Please reproduce all of the entries exactly, without omitting any.

==========

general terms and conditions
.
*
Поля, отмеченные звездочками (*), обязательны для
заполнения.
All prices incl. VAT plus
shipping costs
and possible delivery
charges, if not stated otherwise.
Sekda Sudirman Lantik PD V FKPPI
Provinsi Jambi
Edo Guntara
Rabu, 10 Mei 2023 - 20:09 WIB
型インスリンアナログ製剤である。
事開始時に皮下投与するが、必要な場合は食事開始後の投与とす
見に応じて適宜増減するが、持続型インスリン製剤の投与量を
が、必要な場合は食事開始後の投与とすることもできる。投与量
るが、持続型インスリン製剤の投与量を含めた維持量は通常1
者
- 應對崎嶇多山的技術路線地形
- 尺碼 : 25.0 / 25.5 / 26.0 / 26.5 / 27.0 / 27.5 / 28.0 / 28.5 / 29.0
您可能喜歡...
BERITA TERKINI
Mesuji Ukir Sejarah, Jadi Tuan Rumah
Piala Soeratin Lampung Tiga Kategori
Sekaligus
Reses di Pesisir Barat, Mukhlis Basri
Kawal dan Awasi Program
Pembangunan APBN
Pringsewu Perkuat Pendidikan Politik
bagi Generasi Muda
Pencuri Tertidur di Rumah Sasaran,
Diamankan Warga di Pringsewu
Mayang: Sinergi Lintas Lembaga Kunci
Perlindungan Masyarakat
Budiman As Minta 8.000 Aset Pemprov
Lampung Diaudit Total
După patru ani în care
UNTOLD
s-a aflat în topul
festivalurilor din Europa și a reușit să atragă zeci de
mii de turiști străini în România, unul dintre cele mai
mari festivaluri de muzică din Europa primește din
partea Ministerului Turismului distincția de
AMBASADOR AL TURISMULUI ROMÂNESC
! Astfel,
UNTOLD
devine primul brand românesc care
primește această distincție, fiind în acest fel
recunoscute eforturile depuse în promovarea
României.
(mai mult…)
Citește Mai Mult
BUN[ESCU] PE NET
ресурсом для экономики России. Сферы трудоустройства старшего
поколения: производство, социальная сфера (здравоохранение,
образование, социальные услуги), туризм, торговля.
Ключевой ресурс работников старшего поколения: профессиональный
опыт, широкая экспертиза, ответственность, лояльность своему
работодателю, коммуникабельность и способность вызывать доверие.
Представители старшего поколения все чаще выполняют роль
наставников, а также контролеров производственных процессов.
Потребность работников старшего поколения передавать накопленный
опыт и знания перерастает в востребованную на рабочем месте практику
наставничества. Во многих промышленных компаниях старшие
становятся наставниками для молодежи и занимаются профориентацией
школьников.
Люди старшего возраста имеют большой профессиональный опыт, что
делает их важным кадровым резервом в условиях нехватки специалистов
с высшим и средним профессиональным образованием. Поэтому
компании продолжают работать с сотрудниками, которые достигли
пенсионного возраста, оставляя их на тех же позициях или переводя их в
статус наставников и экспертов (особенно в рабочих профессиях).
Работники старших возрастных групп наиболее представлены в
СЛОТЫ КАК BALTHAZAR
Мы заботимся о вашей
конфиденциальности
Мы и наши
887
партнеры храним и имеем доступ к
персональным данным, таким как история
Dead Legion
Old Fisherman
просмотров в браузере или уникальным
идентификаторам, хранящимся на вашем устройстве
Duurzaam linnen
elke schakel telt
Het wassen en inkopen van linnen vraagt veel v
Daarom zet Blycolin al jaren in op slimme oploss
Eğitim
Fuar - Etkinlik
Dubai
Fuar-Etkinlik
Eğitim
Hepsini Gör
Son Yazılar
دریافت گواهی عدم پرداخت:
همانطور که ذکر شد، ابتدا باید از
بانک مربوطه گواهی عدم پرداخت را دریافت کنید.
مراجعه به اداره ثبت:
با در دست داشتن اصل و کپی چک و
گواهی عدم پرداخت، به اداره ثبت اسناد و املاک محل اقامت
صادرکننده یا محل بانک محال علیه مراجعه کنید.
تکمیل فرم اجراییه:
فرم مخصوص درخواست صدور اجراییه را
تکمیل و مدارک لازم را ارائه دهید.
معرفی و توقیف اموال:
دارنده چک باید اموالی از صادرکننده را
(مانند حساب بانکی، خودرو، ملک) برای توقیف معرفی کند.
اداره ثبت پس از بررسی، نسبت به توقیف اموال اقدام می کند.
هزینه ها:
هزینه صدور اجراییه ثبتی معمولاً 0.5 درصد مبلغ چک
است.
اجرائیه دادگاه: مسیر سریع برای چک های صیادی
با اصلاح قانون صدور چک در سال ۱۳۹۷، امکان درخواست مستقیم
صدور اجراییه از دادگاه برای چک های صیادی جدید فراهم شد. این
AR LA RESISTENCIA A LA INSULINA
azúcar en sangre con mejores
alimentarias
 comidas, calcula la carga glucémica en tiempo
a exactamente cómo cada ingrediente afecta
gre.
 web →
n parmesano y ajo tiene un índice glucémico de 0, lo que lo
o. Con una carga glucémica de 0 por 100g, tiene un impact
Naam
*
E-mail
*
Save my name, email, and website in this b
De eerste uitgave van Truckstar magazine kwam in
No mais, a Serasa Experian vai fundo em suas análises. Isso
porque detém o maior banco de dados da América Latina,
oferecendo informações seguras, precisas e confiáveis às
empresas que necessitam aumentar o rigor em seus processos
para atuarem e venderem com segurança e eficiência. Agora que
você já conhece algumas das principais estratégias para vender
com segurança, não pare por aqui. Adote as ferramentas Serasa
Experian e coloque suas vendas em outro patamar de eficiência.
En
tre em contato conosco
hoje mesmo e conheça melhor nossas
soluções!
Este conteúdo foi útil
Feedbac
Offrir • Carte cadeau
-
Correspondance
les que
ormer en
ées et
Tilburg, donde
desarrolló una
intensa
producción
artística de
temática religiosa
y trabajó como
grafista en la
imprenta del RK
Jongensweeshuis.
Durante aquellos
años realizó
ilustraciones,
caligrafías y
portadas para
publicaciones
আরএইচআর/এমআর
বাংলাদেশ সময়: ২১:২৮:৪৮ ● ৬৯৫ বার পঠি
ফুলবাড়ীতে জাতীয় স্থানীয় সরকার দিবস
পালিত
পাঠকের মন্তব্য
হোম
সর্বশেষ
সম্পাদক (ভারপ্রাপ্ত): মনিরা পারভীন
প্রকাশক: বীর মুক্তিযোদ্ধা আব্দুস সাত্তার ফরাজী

==========

--- Result of the task ---
general terms and conditions
.
*
Поля, отмеченные звездочками (*), обязательны для
заполнения.
All prices incl. VAT plus
shipping costs
and possible delivery
charges, if not stated otherwise.
Sekda Sudirman Lantik PD V FKPPI
Provinsi Jambi
Edo Guntara
Rabu, 10 Mei 2023 - 20:09 WIB
型インスリンアナログ製剤である。
事開始時に皮下投与するが、必要な場合は食事開始後の投与とす
見に応じて適宜増減するが、持続型インスリン製剤の投与量を
が、必要な場合は食事開始後の投与とすることもできる。投与量
るが、持続型インスリン製剤の投与量を含めた維持量は通常1
者
- 應對崎嶇多山的技術路線地形
- 尺碼 : 25.0 / 25.5 / 26.0 / 26.5 / 27.0 / 27.5 / 28.0 / 28.5 / 29.0
您可能喜歡...
BERITA TERKINI
Mesuji Ukir Sejarah, Jadi Tuan Rumah
Piala Soeratin Lampung Tiga Kategori
Sekaligus
Reses di Pesisir Barat, Mukhlis Basri
Kawal dan Awasi Program
Pembangunan APBN
Pringsewu Perkuat Pendidikan Politik
bagi Generasi Muda
Pencuri Tertidur di Rumah Sasaran,
Diamankan Warga di Pringsewu
Mayang: Sinergi Lintas Lembaga Kunci
Perlindungan Masyarakat
Budiman As Minta 8.000 Aset Pemprov
Lampung Diaudit Total
După patru ani în care
UNTOLD
s-a aflat în topul
festivalurilor din Europa și a reușit să atragă zeci de
mii de turiști străini în România, unul dintre cele mai
mari festivaluri de muzică din Europa primește din
partea Ministerului Turismului distincția de
AMBASADOR AL TURISMULUI ROMÂNESC
! Astfel,
UNTOLD
devine primul brand românesc care
primește această distincție, fiind în acest fel
recunoscute eforturile depuse în promovarea
României.
(mai mult…)
Citește Mai Mult
BUN[ESCU] PE NET
ресурсом для экономики России. Сферы трудоустройства старшего
поколения: производство, социальная сфера (здравоохранение,
образование, социальные услуги), туризм, торговля.
Ключевой ресурс работников старшего поколения: профессиональный
опыт, широкая экспертиза, ответственность, лояльность своему
работодателю, коммуникабельность и способность вызывать доверие.
Представители старшего поколения все чаще выполняют роль
наставников, а также контролеров производственных процессов.
Потребность работников старшего поколения передавать накопленный
опыт и знания перерастает в востребованную на рабочем месте практику
наставничества. Во многих промышленных компаниях старшие
становятся наставниками для молодежи и занимаются профориентацией
школьников.
Люди старшего возраста имеют большой профессиональный опыт, что
делает их важным кадровым резервом в условиях нехватки специалистов
с высшим и средним профессиональным образованием. Поэтому
компании продолжают работать с сотрудниками, которые достигли
пенсионного возраста, оставляя их на тех же позициях или переводя их в
статус наставников и экспертов (особенно в рабочих профессиях).
Работники старших возрастных групп наиболее представлены в
СЛОТЫ КАК BALTHAZAR
Мы заботимся о вашей
конфиденциальности
Мы и наши
887
партнеры храним и имеем доступ к
персональным данным, таким как история
Dead Legion
Old Fisherman
просмотров в браузере или уникальным
идентификаторам, хранящимся на вашем устройстве
Duurzaam linnen
elke schakel telt
Het wassen en inkopen van linnen vraagt veel v
Daarom zet Blycolin al jaren in op slimme oploss
Eğitim
Fuar - Etkinlik
Dubai
Fuar-Etkinlik
Eğitim
Hepsini Gör
Son Yazılar
دریافت گواهی عدم پرداخت:
همانطور که ذکر شد، ابتدا باید از
بانک مربوطه گواهی عدم پرداخت را دریافت کنید.
مراجعه به اداره ثبت:
با در دست داشتن اصل و کپی چک و
گواهی عدم پرداخت، به اداره ثبت اسناد و املاک محل اقامت
صادرکننده یا محل بانک محال علیه مراجعه کنید.
تکمیل فرم اجراییه:
فرم مخصوص درخواست صدور اجراییه را
تکمیل و مدارک لازم را ارائه دهید.
معرفی و توقیف اموال:
دارنده چک باید اموالی از صادرکننده را
(مانند حساب بانکی، خودرو، ملک) برای توقیف معرفی کند.
اداره ثبت پس از بررسی، نسبت به توقیف اموال اقدام می کند.
هزینه ها:
هزینه صدور اجراییه ثبتی معمولاً 0.5 درصد مبلغ چک
است.
اجرائیه دادگاه: مسیر سریع برای چک های صیادی
با اصلاح قانون صدور چک در سال ۱۳۹۷، امکان درخواست مستقیم
صدور اجراییه از دادگاه برای چک های صیادی جدید فراهم شد. این
AR LA RESISTENCIA A LA INSULINA
azúcar en sangre con mejores
alimentarias
 comidas, calcula la carga glucémica en tiempo
a exactamente cómo cada ingrediente afecta
gre.
 web →
n parmesano y ajo tiene un índice glucémico de 0, lo que lo
o. Con una carga glucémica de 0 por 100g, tiene un impact
Naam
*
E-mail
*
Save my name, email, and website in this b
De eerste uitgave van Truckstar magazine kwam in
No mais, a Serasa Experian vai fundo em suas análises. Isso
porque detém o maior banco de dados da América Latina,
oferecendo informações seguras, precisas e confiáveis às
empresas que necessitam aumentar o rigor em seus processos
para atuarem e venderem com segurança e eficiência. Agora que
você já conhece algumas das principais estratégias para vender
com segurança, não pare por aqui. Adote as ferramentas Serasa
Experian e coloque suas vendas em outro patamar de eficiência.
En
tre em contato conosco
hoje mesmo e conheça melhor nossas
soluções!
Este conteúdo foi útil
Feedbac
Offrir • Carte cadeau
-
Correspondance
les que
ormer en
ées et
Tilburg, donde
desarrolló una
intensa
producción
artística de
temática religiosa
y trabajó como
grafista en la
imprenta del RK
Jongensweeshuis.
Durante aquellos
años realizó
ilustraciones,
caligrafías y
portadas para
publicaciones
আরএইচআর/এমআর
বাংলাদেশ সময়: ২১:২৮:৪৮ ● ৬৯৫ বার পঠি
ফুলবাড়ীতে জাতীয় স্থানীয় সরকার দিবস
পালিত
পাঠকের মন্তব্য
হোম
সর্বশেষ
সম্পাদক (ভারপ্রাপ্ত): মনিরা পারভীন
প্রকাশক: বীর মুক্তিযোদ্ধা আব্দুস সাত্তার ফরাজী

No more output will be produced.